Quintet Private Bank is tilting its global portfolios toward Japanese equities, betting that a combination of low valuations, currency upside, and local reform momentum will boost diversification in the second half of 2025.
The Luxembourg-based wealth manager says the move reflects its broader aim of global diversification.
“The main pillar of our strategy is global diversification. It’s always relevant. It’s more relevant than ever today,” chief investment officer Daniele Antonucci told Investment Officer, explaining the firm’s midyear outlook. “Global diversification means, at this juncture, diversifying away from the U.S. dollar and U.S. assets. And that’s where Japan and other markets come in.”
Valuation ‘compelling’
Among developed markets, Japan stands out. “Japan is the only one currently across DMs where valuations are compelling. Valuations are below the median level of the past five years,” Antonucci said. “That’s one of the pillars of our tactical strategy.”
He also highlighted Japan’s low correlation with global equities. “Japan has quite a few idiosyncratic, country-specific drivers. We like that. It adds diversification.”
Structural reforms are beginning to pay off, he added. “Now we are seeing buybacks, for example, that are at the highest level in several years. And that’s supporting the equity market as well.”
The yen is another factor. “We are euro investors, and the yen is actually very weak—undervalued versus the dollar,” Antonucci said. “Because the Bank of Japan is the only major central bank raising interest rates, we expect the yen to appreciate from a very low level.”
“We think that it’s not a problem on the equity side, but it’s good from the currency side when you convert,” he added.
No Japanese bonds
Quintet’s Japan allocation is strictly focused on equities. “We have overweight Japanese equities, not Japanese government bonds.

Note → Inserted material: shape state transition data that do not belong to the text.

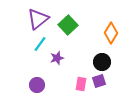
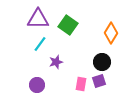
purple triangle: rotated 40 degrees clockwise
green square: rotated 12 degrees counterclockwise
purple star: moved 1 px left, 4 px down
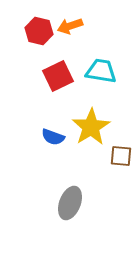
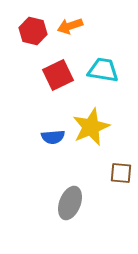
red hexagon: moved 6 px left
cyan trapezoid: moved 2 px right, 1 px up
red square: moved 1 px up
yellow star: rotated 9 degrees clockwise
blue semicircle: rotated 25 degrees counterclockwise
brown square: moved 17 px down
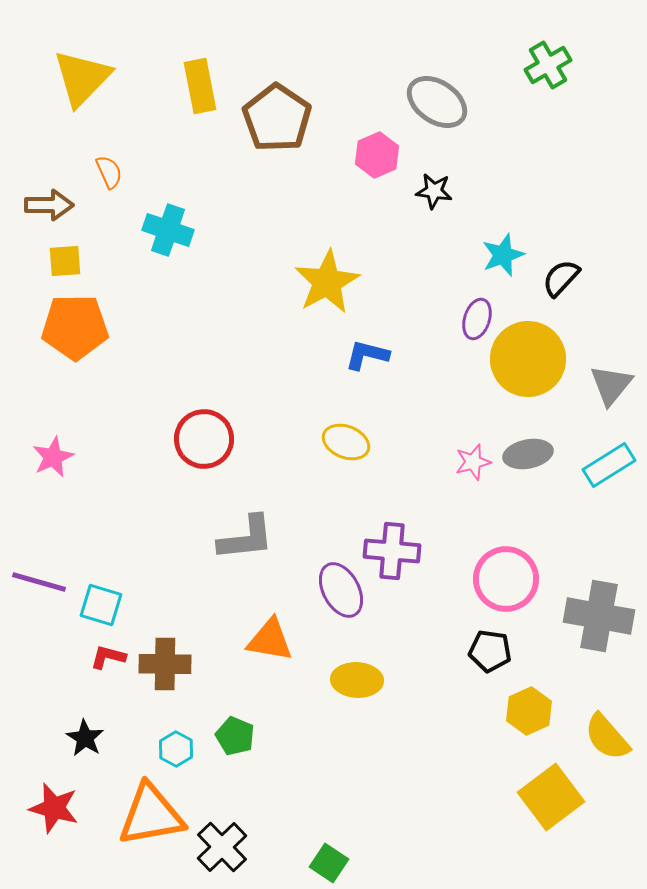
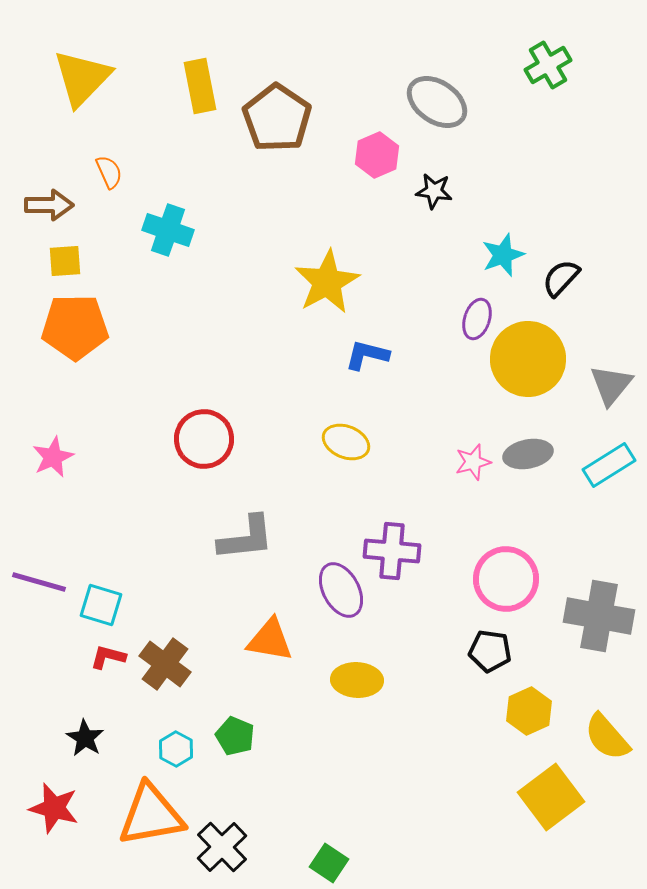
brown cross at (165, 664): rotated 36 degrees clockwise
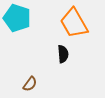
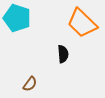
orange trapezoid: moved 8 px right; rotated 16 degrees counterclockwise
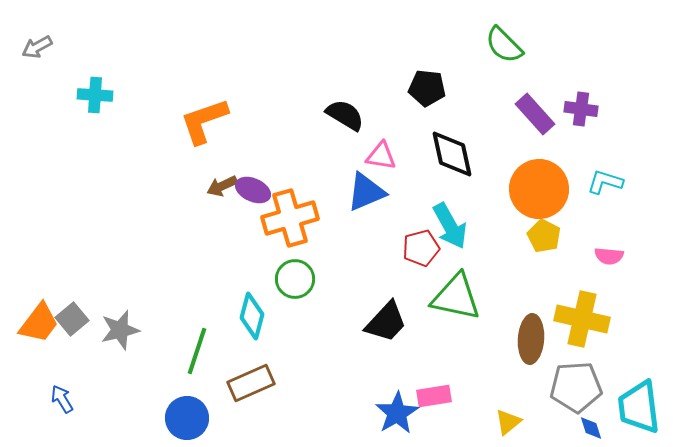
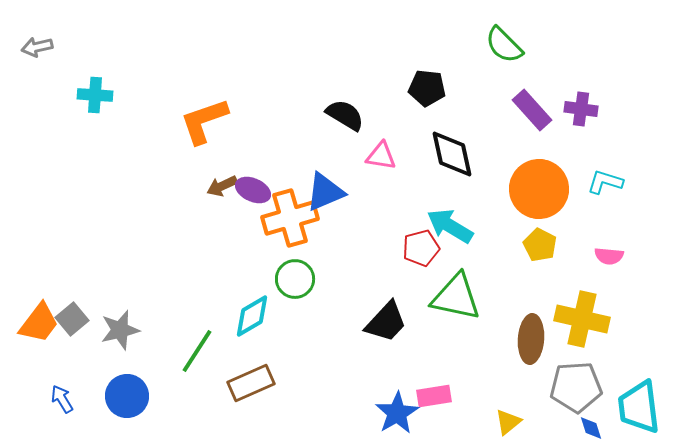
gray arrow: rotated 16 degrees clockwise
purple rectangle: moved 3 px left, 4 px up
blue triangle: moved 41 px left
cyan arrow: rotated 150 degrees clockwise
yellow pentagon: moved 4 px left, 9 px down
cyan diamond: rotated 45 degrees clockwise
green line: rotated 15 degrees clockwise
blue circle: moved 60 px left, 22 px up
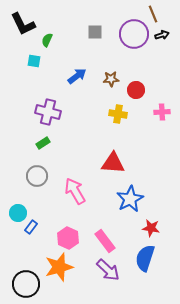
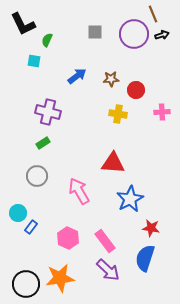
pink arrow: moved 4 px right
orange star: moved 1 px right, 11 px down; rotated 8 degrees clockwise
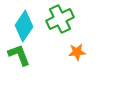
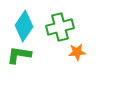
green cross: moved 8 px down; rotated 12 degrees clockwise
green L-shape: rotated 60 degrees counterclockwise
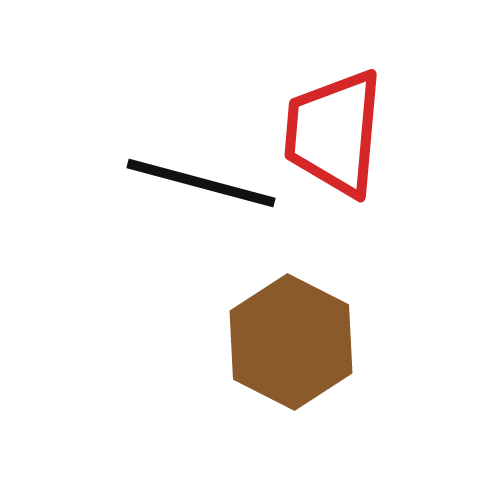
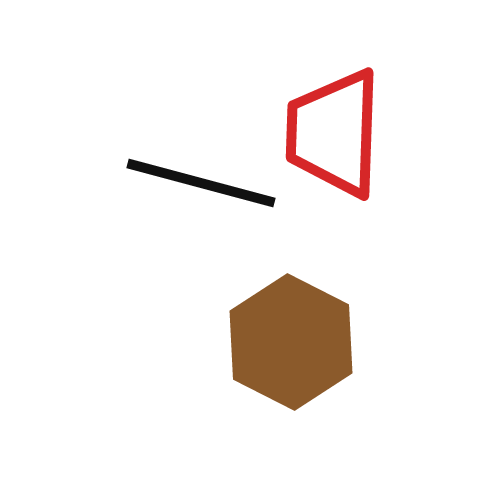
red trapezoid: rotated 3 degrees counterclockwise
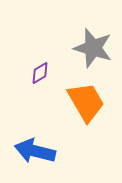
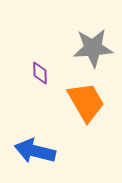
gray star: rotated 21 degrees counterclockwise
purple diamond: rotated 60 degrees counterclockwise
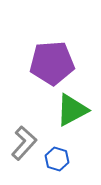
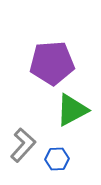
gray L-shape: moved 1 px left, 2 px down
blue hexagon: rotated 20 degrees counterclockwise
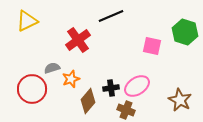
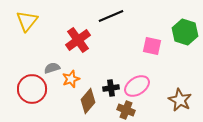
yellow triangle: rotated 25 degrees counterclockwise
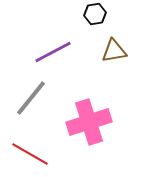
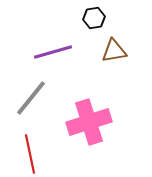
black hexagon: moved 1 px left, 4 px down
purple line: rotated 12 degrees clockwise
red line: rotated 48 degrees clockwise
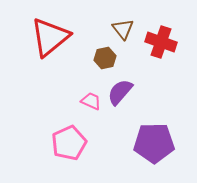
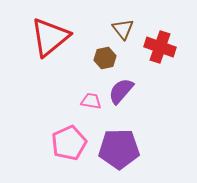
red cross: moved 1 px left, 5 px down
purple semicircle: moved 1 px right, 1 px up
pink trapezoid: rotated 15 degrees counterclockwise
purple pentagon: moved 35 px left, 6 px down
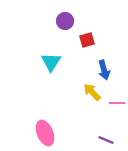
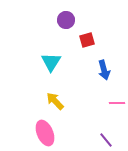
purple circle: moved 1 px right, 1 px up
yellow arrow: moved 37 px left, 9 px down
purple line: rotated 28 degrees clockwise
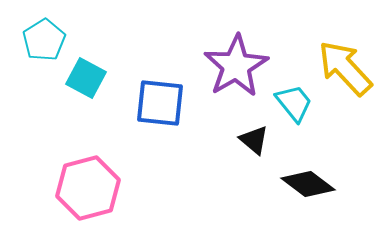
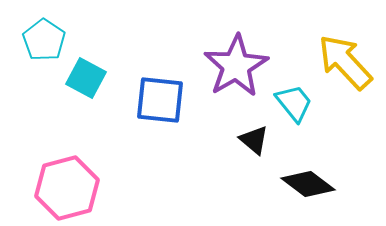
cyan pentagon: rotated 6 degrees counterclockwise
yellow arrow: moved 6 px up
blue square: moved 3 px up
pink hexagon: moved 21 px left
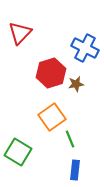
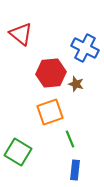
red triangle: moved 1 px right, 1 px down; rotated 35 degrees counterclockwise
red hexagon: rotated 12 degrees clockwise
brown star: rotated 28 degrees clockwise
orange square: moved 2 px left, 5 px up; rotated 16 degrees clockwise
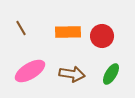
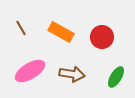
orange rectangle: moved 7 px left; rotated 30 degrees clockwise
red circle: moved 1 px down
green ellipse: moved 5 px right, 3 px down
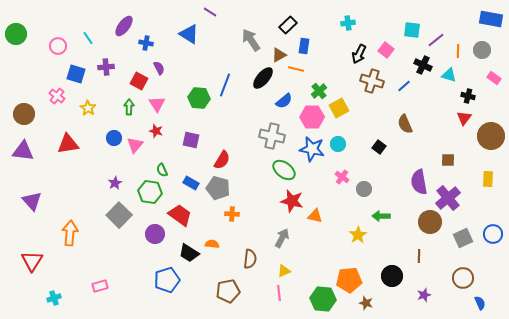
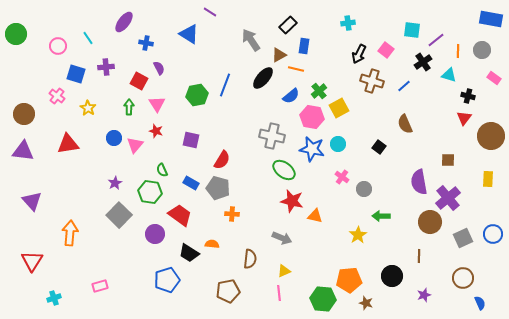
purple ellipse at (124, 26): moved 4 px up
black cross at (423, 65): moved 3 px up; rotated 30 degrees clockwise
green hexagon at (199, 98): moved 2 px left, 3 px up; rotated 15 degrees counterclockwise
blue semicircle at (284, 101): moved 7 px right, 5 px up
pink hexagon at (312, 117): rotated 10 degrees clockwise
gray arrow at (282, 238): rotated 84 degrees clockwise
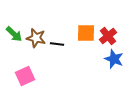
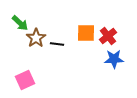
green arrow: moved 6 px right, 11 px up
brown star: rotated 24 degrees clockwise
blue star: rotated 24 degrees counterclockwise
pink square: moved 4 px down
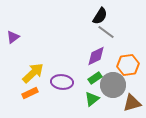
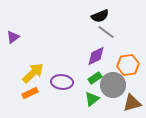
black semicircle: rotated 36 degrees clockwise
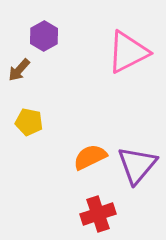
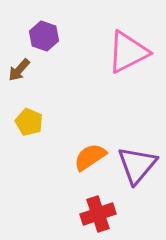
purple hexagon: rotated 12 degrees counterclockwise
yellow pentagon: rotated 12 degrees clockwise
orange semicircle: rotated 8 degrees counterclockwise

We have no position in Japanese government bonds whatsoever,” Antonucci said.
Low yields and currency hedging costs make JGBs unattractive. “The absolute yield of European government bonds is higher. That of U.S. Treasuries is higher as well. And then you need the currency effect… when we look at fixed income, we strip out any currency effect.”
Portfolio weighting
Japan represents a relatively small share of global equity markets, usually around 5 percent. Antonucci explained that in Quintet’s portfolios, they have increased that exposure by roughly a third to half above that benchmark level. “While it’s still smaller than our allocations to major markets like the U.S., it reflects a clear and deliberate overweight position,” he said.
The MSCI World Index, widely used as a global portfolio benchmark, still includes around 70 percent U.S. equities and approximately 10 percent European ones.
Skepticism remains
Some institutional investors remain cautious about overweighting Japan. Differing views emerged last week at the Investment Officer Portfolio Day conference in Brussels.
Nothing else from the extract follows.